**DATA RECORDS:**
□ □ □ □ □

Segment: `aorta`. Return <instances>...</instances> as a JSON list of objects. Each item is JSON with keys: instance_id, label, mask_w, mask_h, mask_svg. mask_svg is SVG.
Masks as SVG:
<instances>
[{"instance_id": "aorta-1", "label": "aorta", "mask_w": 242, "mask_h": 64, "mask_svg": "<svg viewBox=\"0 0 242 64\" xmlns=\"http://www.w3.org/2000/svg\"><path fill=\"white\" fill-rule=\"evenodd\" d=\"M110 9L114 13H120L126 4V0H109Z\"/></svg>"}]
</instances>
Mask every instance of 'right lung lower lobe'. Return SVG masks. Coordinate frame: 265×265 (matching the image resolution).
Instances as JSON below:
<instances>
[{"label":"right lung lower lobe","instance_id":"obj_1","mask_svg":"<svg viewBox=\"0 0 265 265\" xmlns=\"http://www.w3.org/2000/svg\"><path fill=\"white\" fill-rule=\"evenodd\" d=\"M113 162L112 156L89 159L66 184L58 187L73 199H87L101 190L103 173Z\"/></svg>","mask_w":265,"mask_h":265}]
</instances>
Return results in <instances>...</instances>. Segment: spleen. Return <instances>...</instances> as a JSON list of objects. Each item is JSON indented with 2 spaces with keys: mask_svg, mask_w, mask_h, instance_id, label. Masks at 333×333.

□ □ □ □ □

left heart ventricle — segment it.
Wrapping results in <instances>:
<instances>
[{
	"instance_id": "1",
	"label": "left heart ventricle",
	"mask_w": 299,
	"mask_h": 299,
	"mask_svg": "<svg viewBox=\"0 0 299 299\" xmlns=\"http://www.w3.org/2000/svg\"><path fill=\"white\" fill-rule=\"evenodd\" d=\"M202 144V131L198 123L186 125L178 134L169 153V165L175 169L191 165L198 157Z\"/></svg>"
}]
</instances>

□ □ □ □ □

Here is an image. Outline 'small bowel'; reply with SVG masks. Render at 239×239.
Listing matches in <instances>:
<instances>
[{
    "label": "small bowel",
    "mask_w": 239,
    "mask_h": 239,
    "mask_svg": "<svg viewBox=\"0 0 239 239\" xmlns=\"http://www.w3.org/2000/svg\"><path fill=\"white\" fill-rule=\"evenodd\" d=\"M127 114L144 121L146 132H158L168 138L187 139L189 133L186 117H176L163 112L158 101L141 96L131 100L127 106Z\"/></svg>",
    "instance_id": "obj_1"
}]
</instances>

□ □ □ □ □

**WORK REQUIRED:**
Send back an exact copy of only the lines from the line with "Mask every instance" up to and including the line with "Return results in" in the data above.

**TASK OUTPUT:**
Mask every instance of 'right lung lower lobe'. Return SVG masks. Coordinate frame: 265×265 (matching the image resolution).
Instances as JSON below:
<instances>
[{"label":"right lung lower lobe","instance_id":"obj_1","mask_svg":"<svg viewBox=\"0 0 265 265\" xmlns=\"http://www.w3.org/2000/svg\"><path fill=\"white\" fill-rule=\"evenodd\" d=\"M113 162L112 156L89 159L66 184L58 187L73 199H87L101 190L103 173Z\"/></svg>","mask_w":265,"mask_h":265}]
</instances>
Return results in <instances>...</instances>. Segment: spleen. Return <instances>...</instances> as a JSON list of objects. Each item is JSON indented with 2 spaces with keys: mask_svg, mask_w, mask_h, instance_id, label. Masks at 333×333.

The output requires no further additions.